### [Supplied data]
= Beginning of Section =

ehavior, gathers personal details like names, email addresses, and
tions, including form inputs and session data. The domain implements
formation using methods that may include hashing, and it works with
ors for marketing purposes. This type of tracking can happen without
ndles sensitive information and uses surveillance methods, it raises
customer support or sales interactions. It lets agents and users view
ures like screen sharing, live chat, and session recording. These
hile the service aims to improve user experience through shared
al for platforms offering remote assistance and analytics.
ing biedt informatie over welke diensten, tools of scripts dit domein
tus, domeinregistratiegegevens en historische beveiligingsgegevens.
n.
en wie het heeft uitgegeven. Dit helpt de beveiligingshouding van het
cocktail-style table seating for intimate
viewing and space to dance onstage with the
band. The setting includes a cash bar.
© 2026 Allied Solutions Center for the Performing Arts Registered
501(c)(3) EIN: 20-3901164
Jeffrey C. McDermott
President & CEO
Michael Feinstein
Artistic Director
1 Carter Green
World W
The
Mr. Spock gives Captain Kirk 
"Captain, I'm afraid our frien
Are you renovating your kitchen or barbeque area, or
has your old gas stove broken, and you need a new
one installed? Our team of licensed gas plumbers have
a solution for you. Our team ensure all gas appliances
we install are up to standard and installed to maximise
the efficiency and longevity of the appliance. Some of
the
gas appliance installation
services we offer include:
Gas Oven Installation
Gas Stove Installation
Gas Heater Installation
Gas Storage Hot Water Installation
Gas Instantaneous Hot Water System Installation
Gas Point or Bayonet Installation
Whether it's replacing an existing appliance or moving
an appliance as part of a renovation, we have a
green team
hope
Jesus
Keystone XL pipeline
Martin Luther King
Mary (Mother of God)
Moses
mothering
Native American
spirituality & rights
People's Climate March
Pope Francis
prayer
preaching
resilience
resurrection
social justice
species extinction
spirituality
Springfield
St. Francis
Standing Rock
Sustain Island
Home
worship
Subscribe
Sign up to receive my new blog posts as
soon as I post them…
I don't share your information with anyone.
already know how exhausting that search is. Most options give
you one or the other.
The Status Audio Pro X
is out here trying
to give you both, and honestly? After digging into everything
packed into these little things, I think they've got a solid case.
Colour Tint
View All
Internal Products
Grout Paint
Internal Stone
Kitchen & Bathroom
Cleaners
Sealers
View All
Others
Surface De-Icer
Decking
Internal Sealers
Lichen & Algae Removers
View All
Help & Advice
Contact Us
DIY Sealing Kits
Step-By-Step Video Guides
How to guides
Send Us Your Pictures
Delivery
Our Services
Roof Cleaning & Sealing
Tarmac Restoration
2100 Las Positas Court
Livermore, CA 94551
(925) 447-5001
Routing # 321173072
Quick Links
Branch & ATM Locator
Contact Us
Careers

= End of Section =

### [Instructions to follow]
Write out again exactly the lines that run from the one holding "already know how" through the last line of the data; omit all other lines.

### [Output]
already know how exhausting that search is. Most options give
you one or the other.
The Status Audio Pro X
is out here trying
to give you both, and honestly? After digging into everything
packed into these little things, I think they've got a solid case.
Colour Tint
View All
Internal Products
Grout Paint
Internal Stone
Kitchen & Bathroom
Cleaners
Sealers
View All
Others
Surface De-Icer
Decking
Internal Sealers
Lichen & Algae Removers
View All
Help & Advice
Contact Us
DIY Sealing Kits
Step-By-Step Video Guides
How to guides
Send Us Your Pictures
Delivery
Our Services
Roof Cleaning & Sealing
Tarmac Restoration
2100 Las Positas Court
Livermore, CA 94551
(925) 447-5001
Routing # 321173072
Quick Links
Branch & ATM Locator
Contact Us
Careers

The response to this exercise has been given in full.